(Data to examine begins)

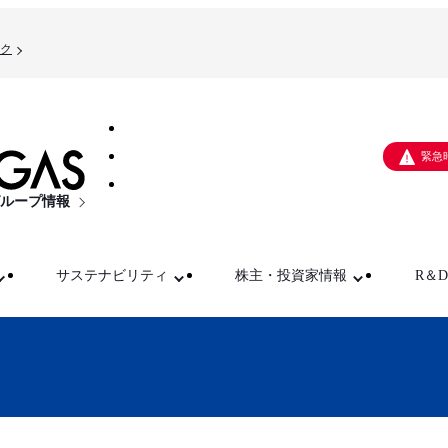
ク
緊急
ループ情報
サステナビリティ
株主・投資家情報
R＆D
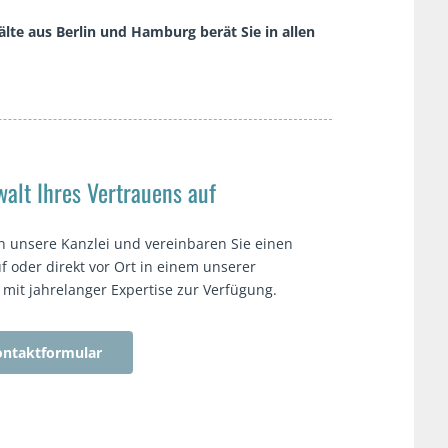
te aus Berlin und Hamburg berät Sie in allen
alt Ihres Vertrauens auf
n unsere Kanzlei und vereinbaren Sie einen
f oder direkt vor Ort in einem unserer
t mit jahrelanger Expertise zur Verfügung.
ntaktformular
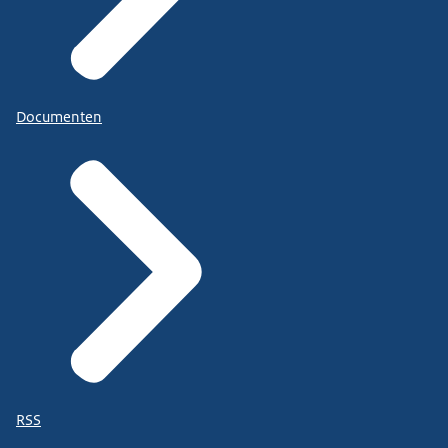
Documenten
RSS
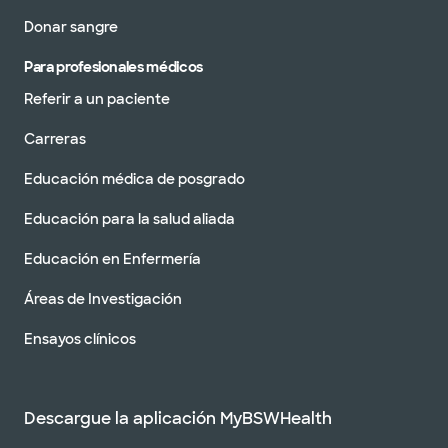
Donar sangre
Para profesionales médicos
Referir a un paciente
Carreras
Educación médica de posgrado
Educación para la salud aliada
Educación en Enfermería
Áreas de Investigación
Ensayos clínicos
Descargue la aplicación MyBSWHealth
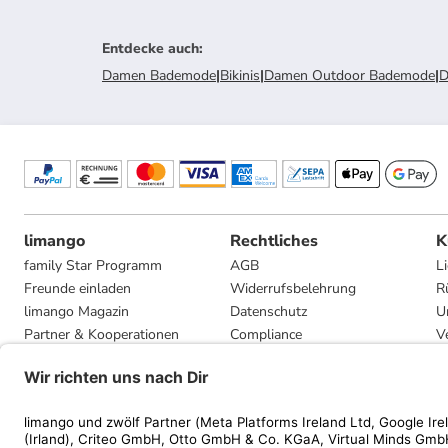
Entdecke auch
:
Damen Bademode
|
Bikinis
|
Damen Outdoor Bademode
|
D
limango
Rechtliches
K
family Star Programm
AGB
L
Freunde einladen
Widerrufsbelehrung
R
limango Magazin
Datenschutz
U
Partner & Kooperationen
Compliance
V
Jobs
Impressum
G
Presse
Privatsphäre-Einstellungen
Mediadaten
Geschenkgutscheinbedingungen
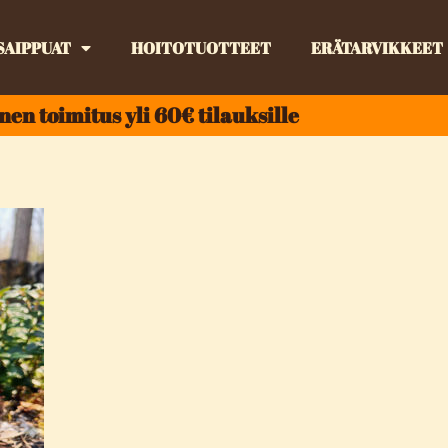
SAIPPUAT
HOITOTUOTTEET
ERÄTARVIKKEET
nen toimitus yli 60€ tilauksille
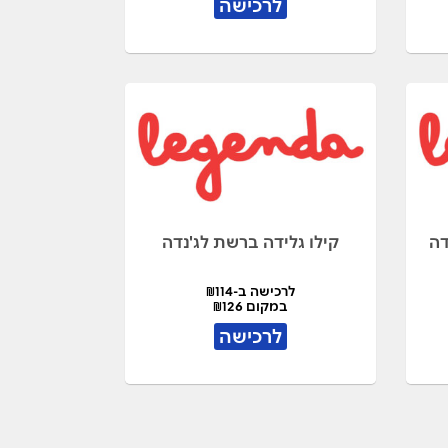
לרכישה
דה
קילו גלידה ברשת לג'נדה
לרכישה ב-₪114
במקום ₪126
לרכישה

(Data to examine ends)

◆ Assignment:
The answer must be every line of the entries that includes the word "Bademode".

◆ Your response:
Damen Bademode
Damen Outdoor Bademode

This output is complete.